I had a observation with cudnnGetConvolutionForwardAlgorithm and suggest a change to it.
cudnnStatus_t cudnnGetConvolutionForwardAlgorithm(
cudnnHandle_t handle, //input
const cudnnTensorDescriptor_t xDesc, //input
const cudnnFilterDescriptor_t wDesc, //input
const cudnnConvolutionDescriptor_t convDesc, //input
const cudnnTensorDescriptor_t yDesc, //input
cudnnConvolutionFwdPreference_t preference, //input (why do we need this?)
size_t memoryLimitInBytes, //input
cudnnConvolutionFwdAlgo_t *algo) //output
I propose a different something more like this.

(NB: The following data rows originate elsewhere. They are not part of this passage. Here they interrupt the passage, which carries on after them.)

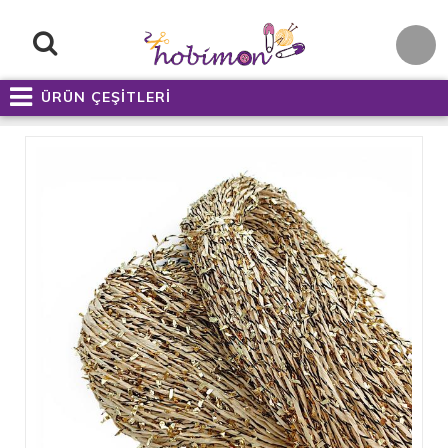
ÜRÜN ÇEŞİTLERİ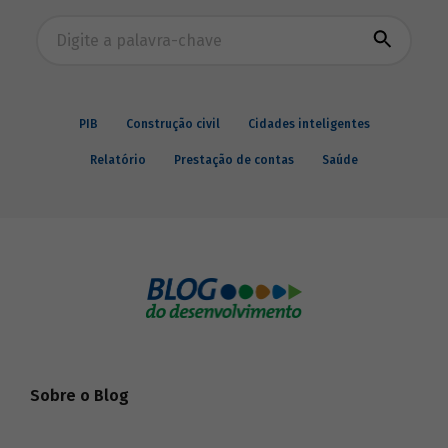
Busca avançada
PIB
Construção civil
Cidades inteligentes
Relatório
Prestação de contas
Saúde
Sobre o Blog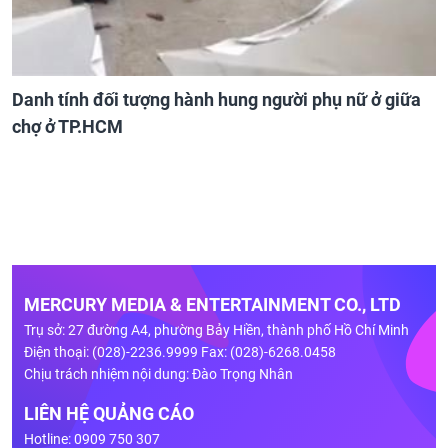
Danh tính đối tượng hành hung người phụ nữ ở giữa
chợ ở TP.HCM
MERCURY MEDIA & ENTERTAINMENT CO., LTD
Trụ sở: 27 đường A4, phường Bảy Hiền, thành phố Hồ Chí Minh
Điện thoại: (028)-2236.9999 Fax: (028)-6268.0458
Chịu trách nhiệm nội dung: Đào Trọng Nhân
LIÊN HỆ QUẢNG CÁO
Hotline: 0909 750 307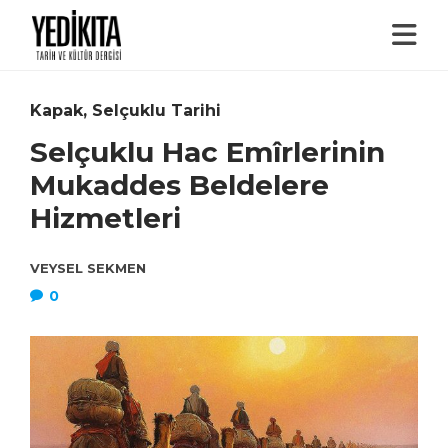
Kapak
,
Selçuklu Tarihi
Selçuklu Hac Emîrlerinin
Mukaddes Beldelere
Hizmetleri
VEYSEL SEKMEN
0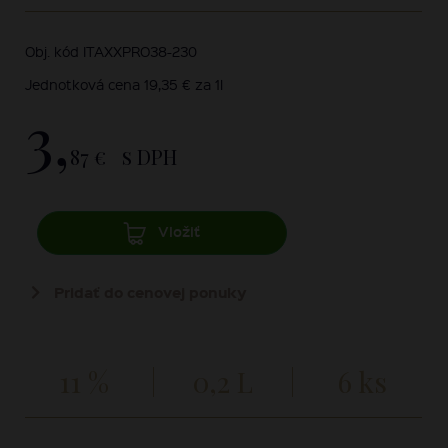
Obj. kód ITAXXPRO38-230
Jednotková cena 19,35 € za 1l
3,
87 €
s DPH
Vložiť
Pridať do cenovej ponuky
11 %
0,2 L
6 ks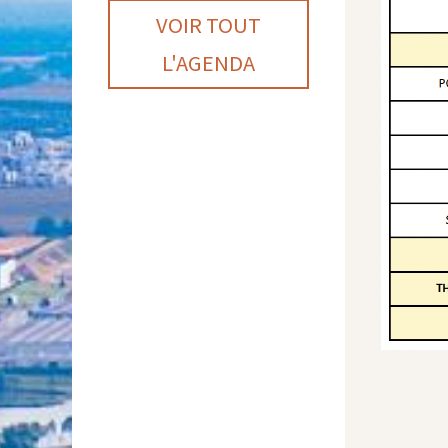
VOIR TOUT
L'AGENDA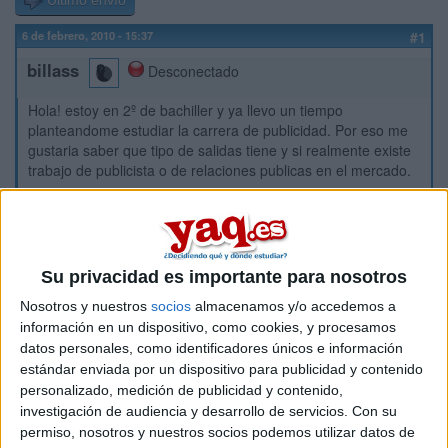
Último envío
6 de febrero, 2010 - 15:37
#1
billass
Desconectado
Hola! estoy en 2º de bachiller y ya llevo un tiempo
planteandome estudiar la carrera de publicidad. Por eso me
gustaria saber que tipo de salidas tiene y si realmente existe
trabajo de publicista o de relaciones publicas en el mercado.
Muchas gracias.
Inicio
Su privacidad es importante para nosotros
Etiquetas:
La universidad - un mundo
Nosotros y nuestros
socios
almacenamos y/o accedemos a
información en un dispositivo, como cookies, y procesamos
datos personales, como identificadores únicos e información
estándar enviada por un dispositivo para publicidad y contenido
personalizado, medición de publicidad y contenido,
investigación de audiencia y desarrollo de servicios.
Con su
permiso, nosotros y nuestros socios podemos utilizar datos de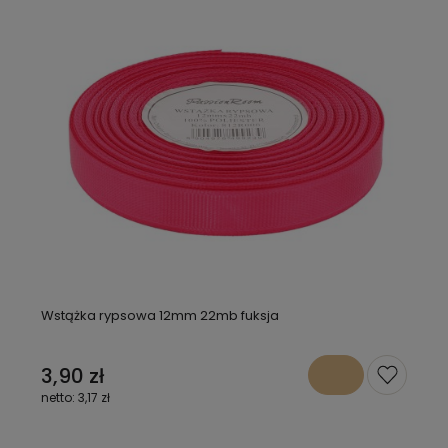
Wstążka rypsowa 12mm 22mb fuksja
3,90 zł
3,17 zł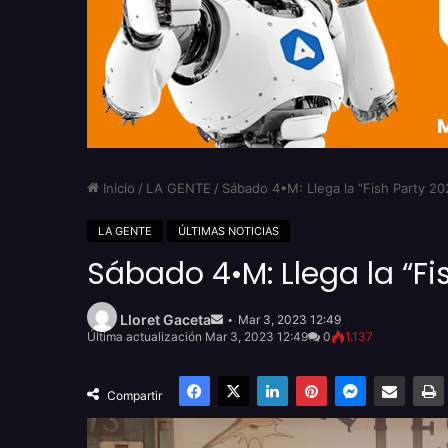
Inicio
/
LA GENTE
/
Sábado 4•M: Llega la “Fish Party 20
LA GENTE
ÚLTIMAS NOTICIAS
Sábado 4•M: Llega la “Fi
Send
an
Lloret Gaceta
Mar 3, 2023 12:49
email
Última actualización Mar 3, 2023 12:49
0
1.137
Facebook
X
LinkedIn
Pinterest
Messenger
Compartir por email
Compartir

cudnnStatus_t cudnnGetConvolutionForwardAlgorithm(
cudnnHandle_t handle, //input
const cudnnTensorDescriptor_t xDesc, //input
const cudnnFilterDescriptor_t wDesc, //input
const cudnnConvolutionDescriptor_t convDesc, //input
const cudnnTensorDescriptor_t yDesc, //input
size_t *memoryinbytes, //input/output
cudnnConvolutionFwdAlgo_t *algo) //output
It is pretty much the same as before, but if you initialize memoryinbytes with some value like zero. Then it will know that you prefer no workspace. If it is higher than zero then it will find the best one considering the amount you initialized it. Then it could return change the value to how much is needed. If you want it to be the fastest with no memory constraints just make it NULL, and it will return the amount of mem needed.